Assigned task = Reproduce the records exactly, beginning with their first line and ending with the line that contains "s du blog de Fukushima (an 7)", and output nothing more.

----------------

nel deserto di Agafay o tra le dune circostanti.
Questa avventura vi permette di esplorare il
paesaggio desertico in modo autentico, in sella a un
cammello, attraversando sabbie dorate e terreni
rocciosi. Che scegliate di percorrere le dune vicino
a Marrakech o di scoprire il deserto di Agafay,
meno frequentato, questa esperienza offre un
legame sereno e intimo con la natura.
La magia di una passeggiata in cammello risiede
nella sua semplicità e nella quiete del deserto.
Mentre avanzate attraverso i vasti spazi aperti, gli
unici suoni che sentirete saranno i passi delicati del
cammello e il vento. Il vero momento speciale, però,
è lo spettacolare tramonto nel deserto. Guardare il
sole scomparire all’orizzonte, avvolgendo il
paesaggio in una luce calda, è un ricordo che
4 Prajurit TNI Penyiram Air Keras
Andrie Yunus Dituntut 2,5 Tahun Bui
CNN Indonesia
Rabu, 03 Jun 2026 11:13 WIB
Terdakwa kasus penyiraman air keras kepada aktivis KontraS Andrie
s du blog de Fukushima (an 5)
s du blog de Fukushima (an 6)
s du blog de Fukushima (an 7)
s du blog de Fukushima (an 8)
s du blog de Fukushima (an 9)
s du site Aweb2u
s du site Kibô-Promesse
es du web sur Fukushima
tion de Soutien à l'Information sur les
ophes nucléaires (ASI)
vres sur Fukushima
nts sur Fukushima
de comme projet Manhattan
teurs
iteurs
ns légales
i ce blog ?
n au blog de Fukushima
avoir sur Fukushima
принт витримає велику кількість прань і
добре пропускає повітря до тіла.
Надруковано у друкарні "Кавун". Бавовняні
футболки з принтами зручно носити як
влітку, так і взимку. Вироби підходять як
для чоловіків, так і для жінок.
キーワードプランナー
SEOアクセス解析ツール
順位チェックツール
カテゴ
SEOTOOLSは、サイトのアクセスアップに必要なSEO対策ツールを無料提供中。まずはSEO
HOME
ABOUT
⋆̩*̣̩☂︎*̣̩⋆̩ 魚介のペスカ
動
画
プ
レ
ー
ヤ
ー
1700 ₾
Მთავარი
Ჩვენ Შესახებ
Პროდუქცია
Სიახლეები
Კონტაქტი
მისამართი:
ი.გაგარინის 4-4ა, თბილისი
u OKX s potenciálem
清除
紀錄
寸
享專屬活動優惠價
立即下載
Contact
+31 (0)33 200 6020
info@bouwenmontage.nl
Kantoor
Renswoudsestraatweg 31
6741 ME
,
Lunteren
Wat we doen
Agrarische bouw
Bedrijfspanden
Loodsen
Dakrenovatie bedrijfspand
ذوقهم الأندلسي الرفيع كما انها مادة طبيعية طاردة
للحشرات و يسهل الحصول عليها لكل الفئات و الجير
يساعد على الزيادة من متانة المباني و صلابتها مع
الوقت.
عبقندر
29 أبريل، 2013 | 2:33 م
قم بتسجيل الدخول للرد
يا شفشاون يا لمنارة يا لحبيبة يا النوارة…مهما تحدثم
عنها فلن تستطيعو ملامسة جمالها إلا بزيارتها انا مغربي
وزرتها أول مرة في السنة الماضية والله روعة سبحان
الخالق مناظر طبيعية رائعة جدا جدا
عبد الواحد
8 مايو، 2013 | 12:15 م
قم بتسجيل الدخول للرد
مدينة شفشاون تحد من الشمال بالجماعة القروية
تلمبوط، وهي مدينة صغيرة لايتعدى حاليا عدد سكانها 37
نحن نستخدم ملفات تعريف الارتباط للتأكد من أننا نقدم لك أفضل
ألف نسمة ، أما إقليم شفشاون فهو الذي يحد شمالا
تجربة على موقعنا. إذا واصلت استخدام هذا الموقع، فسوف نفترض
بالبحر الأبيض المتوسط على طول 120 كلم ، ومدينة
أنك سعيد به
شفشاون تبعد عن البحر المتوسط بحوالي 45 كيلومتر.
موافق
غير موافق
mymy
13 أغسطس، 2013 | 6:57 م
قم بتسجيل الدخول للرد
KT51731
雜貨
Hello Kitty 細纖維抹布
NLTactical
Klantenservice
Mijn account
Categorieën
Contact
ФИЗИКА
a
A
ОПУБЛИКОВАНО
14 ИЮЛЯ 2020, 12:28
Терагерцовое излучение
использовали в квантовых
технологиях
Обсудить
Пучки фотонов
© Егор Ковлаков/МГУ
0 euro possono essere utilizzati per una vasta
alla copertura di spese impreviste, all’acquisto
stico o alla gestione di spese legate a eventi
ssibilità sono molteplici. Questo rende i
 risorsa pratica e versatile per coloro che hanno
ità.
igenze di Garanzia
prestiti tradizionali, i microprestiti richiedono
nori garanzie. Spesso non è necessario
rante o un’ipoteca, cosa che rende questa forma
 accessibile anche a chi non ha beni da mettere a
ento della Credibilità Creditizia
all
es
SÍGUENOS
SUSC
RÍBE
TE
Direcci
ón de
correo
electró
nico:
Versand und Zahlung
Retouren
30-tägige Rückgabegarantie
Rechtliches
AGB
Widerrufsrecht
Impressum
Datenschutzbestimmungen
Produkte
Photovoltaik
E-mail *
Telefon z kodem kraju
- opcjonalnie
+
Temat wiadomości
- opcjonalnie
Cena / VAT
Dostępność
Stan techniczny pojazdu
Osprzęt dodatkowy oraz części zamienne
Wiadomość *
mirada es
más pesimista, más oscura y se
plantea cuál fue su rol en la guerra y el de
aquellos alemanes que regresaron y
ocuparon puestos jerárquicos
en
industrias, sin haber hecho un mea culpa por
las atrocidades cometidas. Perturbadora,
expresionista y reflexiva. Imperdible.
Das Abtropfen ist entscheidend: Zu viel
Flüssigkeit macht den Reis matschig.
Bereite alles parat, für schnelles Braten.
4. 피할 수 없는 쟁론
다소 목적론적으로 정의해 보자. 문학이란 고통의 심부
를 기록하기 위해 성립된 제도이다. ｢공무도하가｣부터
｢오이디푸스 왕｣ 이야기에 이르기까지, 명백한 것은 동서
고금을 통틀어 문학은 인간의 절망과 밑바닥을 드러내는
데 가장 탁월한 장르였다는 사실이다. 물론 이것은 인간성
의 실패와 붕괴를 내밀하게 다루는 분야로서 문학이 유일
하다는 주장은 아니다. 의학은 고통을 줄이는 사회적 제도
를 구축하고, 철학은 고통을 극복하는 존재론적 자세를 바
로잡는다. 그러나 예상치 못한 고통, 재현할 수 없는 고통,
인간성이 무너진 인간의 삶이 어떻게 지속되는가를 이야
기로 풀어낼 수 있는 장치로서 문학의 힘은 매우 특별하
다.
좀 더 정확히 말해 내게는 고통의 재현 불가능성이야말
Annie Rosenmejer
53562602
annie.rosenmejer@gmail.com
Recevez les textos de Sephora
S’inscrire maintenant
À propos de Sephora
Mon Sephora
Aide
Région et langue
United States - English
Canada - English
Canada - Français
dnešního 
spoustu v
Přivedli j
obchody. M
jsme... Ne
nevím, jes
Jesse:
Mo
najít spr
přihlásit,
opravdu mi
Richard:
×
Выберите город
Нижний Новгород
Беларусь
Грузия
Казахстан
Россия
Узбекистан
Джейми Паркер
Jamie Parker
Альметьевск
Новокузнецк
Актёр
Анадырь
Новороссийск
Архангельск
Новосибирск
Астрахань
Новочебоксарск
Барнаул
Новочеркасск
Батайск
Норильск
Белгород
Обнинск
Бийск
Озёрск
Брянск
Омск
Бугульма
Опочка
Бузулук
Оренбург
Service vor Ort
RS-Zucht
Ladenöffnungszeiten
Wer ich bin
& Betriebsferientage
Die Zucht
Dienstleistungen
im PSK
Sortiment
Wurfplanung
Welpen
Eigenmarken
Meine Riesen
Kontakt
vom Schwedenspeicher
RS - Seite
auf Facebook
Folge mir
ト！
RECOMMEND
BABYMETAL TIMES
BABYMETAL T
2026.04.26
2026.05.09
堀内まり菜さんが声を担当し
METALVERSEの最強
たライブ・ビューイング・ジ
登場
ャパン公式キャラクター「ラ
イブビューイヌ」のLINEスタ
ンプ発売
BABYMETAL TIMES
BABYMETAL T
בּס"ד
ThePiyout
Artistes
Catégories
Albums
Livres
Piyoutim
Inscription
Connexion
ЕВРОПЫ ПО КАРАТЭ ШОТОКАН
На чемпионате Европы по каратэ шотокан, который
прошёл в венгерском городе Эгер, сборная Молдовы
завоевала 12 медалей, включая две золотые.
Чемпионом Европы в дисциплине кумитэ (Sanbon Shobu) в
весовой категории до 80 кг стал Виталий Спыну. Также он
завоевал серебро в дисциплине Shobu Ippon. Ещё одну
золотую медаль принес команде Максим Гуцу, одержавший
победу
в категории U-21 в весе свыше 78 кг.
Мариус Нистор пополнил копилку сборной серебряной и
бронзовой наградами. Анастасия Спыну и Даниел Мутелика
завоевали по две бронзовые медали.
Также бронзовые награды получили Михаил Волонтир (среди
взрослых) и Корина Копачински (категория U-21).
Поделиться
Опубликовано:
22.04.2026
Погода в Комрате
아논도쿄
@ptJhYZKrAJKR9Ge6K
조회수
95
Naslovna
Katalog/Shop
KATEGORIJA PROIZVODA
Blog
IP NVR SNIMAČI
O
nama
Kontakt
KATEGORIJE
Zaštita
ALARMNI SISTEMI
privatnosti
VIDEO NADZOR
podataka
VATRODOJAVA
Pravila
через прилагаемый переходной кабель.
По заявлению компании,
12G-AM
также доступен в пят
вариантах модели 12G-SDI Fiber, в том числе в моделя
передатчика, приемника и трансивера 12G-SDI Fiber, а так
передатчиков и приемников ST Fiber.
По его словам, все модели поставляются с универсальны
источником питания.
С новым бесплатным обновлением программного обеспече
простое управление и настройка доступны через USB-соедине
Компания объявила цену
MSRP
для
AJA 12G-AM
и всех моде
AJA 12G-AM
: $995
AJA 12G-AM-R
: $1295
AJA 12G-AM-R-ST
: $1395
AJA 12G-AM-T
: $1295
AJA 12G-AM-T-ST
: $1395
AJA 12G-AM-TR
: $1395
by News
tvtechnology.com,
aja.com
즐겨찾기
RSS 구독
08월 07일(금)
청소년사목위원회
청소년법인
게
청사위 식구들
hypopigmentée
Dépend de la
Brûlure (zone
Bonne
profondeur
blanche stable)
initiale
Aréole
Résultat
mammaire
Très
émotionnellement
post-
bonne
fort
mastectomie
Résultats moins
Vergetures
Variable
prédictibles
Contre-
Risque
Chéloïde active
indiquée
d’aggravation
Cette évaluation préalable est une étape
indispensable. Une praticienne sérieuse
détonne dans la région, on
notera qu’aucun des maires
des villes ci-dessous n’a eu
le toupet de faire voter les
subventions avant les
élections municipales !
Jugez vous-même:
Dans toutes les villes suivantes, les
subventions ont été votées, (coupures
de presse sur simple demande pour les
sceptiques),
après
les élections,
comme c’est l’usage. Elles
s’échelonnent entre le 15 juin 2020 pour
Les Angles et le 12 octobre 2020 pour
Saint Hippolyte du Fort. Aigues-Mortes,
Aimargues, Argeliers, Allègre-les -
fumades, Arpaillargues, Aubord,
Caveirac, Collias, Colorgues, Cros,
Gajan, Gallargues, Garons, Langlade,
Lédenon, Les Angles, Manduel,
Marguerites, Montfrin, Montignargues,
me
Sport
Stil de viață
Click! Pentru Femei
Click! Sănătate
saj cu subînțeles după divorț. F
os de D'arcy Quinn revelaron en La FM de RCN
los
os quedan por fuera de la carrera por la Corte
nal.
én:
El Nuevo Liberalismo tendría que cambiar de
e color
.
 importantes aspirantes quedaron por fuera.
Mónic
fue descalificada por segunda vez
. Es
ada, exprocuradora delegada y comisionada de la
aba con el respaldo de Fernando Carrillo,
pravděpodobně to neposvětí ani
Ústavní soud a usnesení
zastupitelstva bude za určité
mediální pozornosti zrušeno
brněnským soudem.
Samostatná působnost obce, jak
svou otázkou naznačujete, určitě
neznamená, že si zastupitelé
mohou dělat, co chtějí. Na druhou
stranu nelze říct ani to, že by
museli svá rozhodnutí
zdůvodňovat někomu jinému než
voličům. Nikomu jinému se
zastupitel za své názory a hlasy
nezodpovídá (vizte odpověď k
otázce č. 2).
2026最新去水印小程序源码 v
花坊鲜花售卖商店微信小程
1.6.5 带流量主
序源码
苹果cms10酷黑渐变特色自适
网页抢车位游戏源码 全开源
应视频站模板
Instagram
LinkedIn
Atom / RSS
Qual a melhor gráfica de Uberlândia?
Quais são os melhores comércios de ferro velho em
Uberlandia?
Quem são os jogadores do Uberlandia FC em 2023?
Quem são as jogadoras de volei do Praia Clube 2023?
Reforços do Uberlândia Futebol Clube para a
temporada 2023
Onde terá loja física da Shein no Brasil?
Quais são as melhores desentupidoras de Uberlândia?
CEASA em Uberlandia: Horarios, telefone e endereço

----------------

Task output =
nel deserto di Agafay o tra le dune circostanti.
Questa avventura vi permette di esplorare il
paesaggio desertico in modo autentico, in sella a un
cammello, attraversando sabbie dorate e terreni
rocciosi. Che scegliate di percorrere le dune vicino
a Marrakech o di scoprire il deserto di Agafay,
meno frequentato, questa esperienza offre un
legame sereno e intimo con la natura.
La magia di una passeggiata in cammello risiede
nella sua semplicità e nella quiete del deserto.
Mentre avanzate attraverso i vasti spazi aperti, gli
unici suoni che sentirete saranno i passi delicati del
cammello e il vento. Il vero momento speciale, però,
è lo spettacolare tramonto nel deserto. Guardare il
sole scomparire all’orizzonte, avvolgendo il
paesaggio in una luce calda, è un ricordo che
4 Prajurit TNI Penyiram Air Keras
Andrie Yunus Dituntut 2,5 Tahun Bui
CNN Indonesia
Rabu, 03 Jun 2026 11:13 WIB
Terdakwa kasus penyiraman air keras kepada aktivis KontraS Andrie
s du blog de Fukushima (an 5)
s du blog de Fukushima (an 6)
s du blog de Fukushima (an 7)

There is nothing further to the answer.